Given data >>
>>

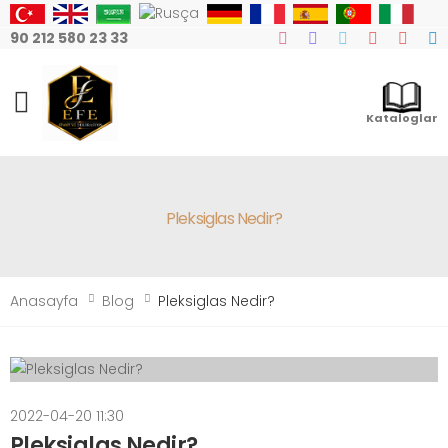
90 212 580 23 33
Mobile Menu
Kataloglar
Pleksiglas Nedir?
Anasayfa
Blog
Pleksiglas Nedir?
2022-04-20 11:30
Pleksiglas Nedir?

<<

Exercise >> I need the entries printed exactly, with each picture left out.

Reply to the task >>
90 212 580 23 33
Mobile Menu
Kataloglar
Pleksiglas Nedir?
Anasayfa
Blog
Pleksiglas Nedir?
2022-04-20 11:30
Pleksiglas Nedir?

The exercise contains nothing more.